紀三井寺の桜 Cherry Blossoms of Kimiidera
紀三井寺の境内には約500本の桜の木が植えられています。特に京阪神では、当寺は早咲き桜の名所として有名で、開花宣言の目安となる和歌山地方気象台指定の標本木(ソメイヨシノ)が本堂前にあることから、「近畿地方に春を呼ぶ寺」として、3月も半ばとなるとマスコミ等の注目を集めます。
この紀三井寺の桜にも為光上人にまつわるいわれが有ります。
上人は、あるとき、龍神の招きを請け、竜宮城に説法に行かれてその帰り、七つの宝物をもらいました。
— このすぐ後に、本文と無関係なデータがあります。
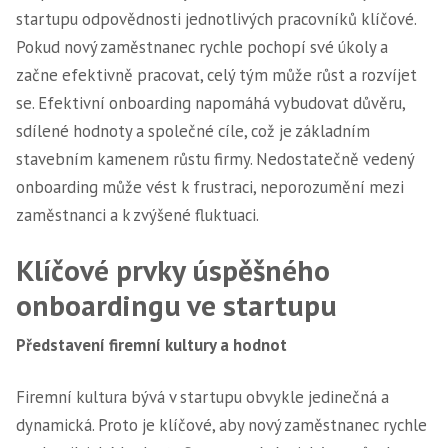
startupu odpovědnosti jednotlivých pracovníků klíčové.
Pokud nový zaměstnanec rychle pochopí své úkoly a
začne efektivně pracovat, celý tým může růst a rozvíjet
se. Efektivní onboarding napomáhá vybudovat důvěru,
sdílené hodnoty a společné cíle, což je základním
stavebním kamenem růstu firmy. Nedostatečně vedený
onboarding může vést k frustraci, neporozumění mezi
zaměstnanci a k zvýšené fluktuaci.
Klíčové prvky úspěšného
onboardingu ve startupu
Představení firemní kultury a hodnot
Firemní kultura bývá v startupu obvykle jedinečná a
dynamická. Proto je klíčové, aby nový zaměstnanec rychle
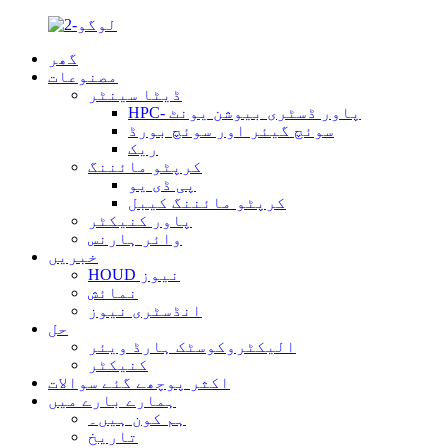
گھر
مصنوعات
ڈیٹا سینٹر
HPC- پاور ڈسٹری بیوشن یونٹ
سوئچ گیئر اور سوئچ بورڈ
ریک
کرپٹو مائننگ
پی ڈی یو
کرپٹو مائننگ کیبل
پاور کنیکٹر
وائر ہارنس
خبریں
HOUD نیوز
نمائش
انڈسٹری نیوز
حل
الیکٹروکوسٹک ہارڈ ویئر
کنیکٹر
اکثر پوچھے گئے سوالات
ہمارے بارے میں
ہم کون ہیں۔
تاریخ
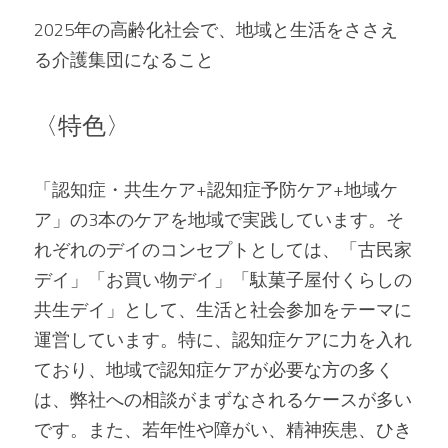
2025年の高齢化社会で、地域と生活をささえ
る介護集団になること
〈特色〉
「認知症・共生ケア+認知症予防ケア+地域ケ
ア」の3本のケアを地域で実践しています。そ
れぞれのデイのコンセプトとしては、「古民家
デイ」「お買い物デイ」「駄菓子屋付くらしの
共生デイ」として、生活と社会参加をテーマに
運営しています。特に、認知症ケアに力を入れ
ており、地域で認知症ケアが必要な方の多く
は、弊社への相談がまずなされるケースが多い
です。また、若年性や障がい、精神疾患、ひき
鈴と、五鈷と、錫杖と、梵鐘と、法螺貝と、応同樹と、七本桜の七つです。
この最後の七本桜の苗木が、後の桜の名所の起こりとなりました。
有名な江戸時代の俳人・松尾芭蕉は、せっかく花見を期待してきたのに、既に散始めていた桜を仰いで
みあぐれば 桜しもうて 紀三井寺
と詠みました。(清浄水辺の句碑郡の中にこの芭蕉の句碑もあります)
※紀三井寺は、平成2年3月財団法人日本さくらの会より「日本さくら名所百選」に選ばれました。
紀三井寺の樟樹 Camphor tree
紀三井寺護国院の本堂前に、樹高20m、胸高幹周り5.8mで、推定樹齢400年とされる大樟樹があります。樟樹は、植物分類ではクスノキ科ニッケイ属で、防虫効果のある芳香を持ち、特に西日本で人里近くに多く植生する樹木です。2.5mの高さから3本の幹にわかれ、それより四方八方に枝が広がり、広場の南半分をおおっています。遠く和歌の浦からもその偉容が望見できるほどです。枝分かれの又状の部分には、木本植物のネズミモチ・ナワシロブミと、草木植物のリュウキュウヤブラン・ヘクソカズラが着生しています。樟樹北側の根元には小祠が建てられ、樟龍王大神として祀られています。
応同樹(おうどうじゅ) Ohdojyu
護国院(紀三井寺)は、宝亀元年(770)、為光上人によって開かれた寺院です。寺伝によると、応同樹は為光上人が竜宮で竜王から贈られて持ち帰った霊木とされています。植物分類では、クスノキ科タブノキ属の常緑高木で、照葉樹林の代表的な樹種のひとつです。表坂中腹滝ノ坊の上にある応同樹は、和歌の浦を見渡す場所にあり、樹齢は約150年とされています。昭和44年(1969)、天然記念物として指定を受けたときには、幹周り2m、樹高15mの立派な樹観でした。現在では虫損により高さ1.5mで伐採されていますが、主幹や根元からは新しい枝が育っています。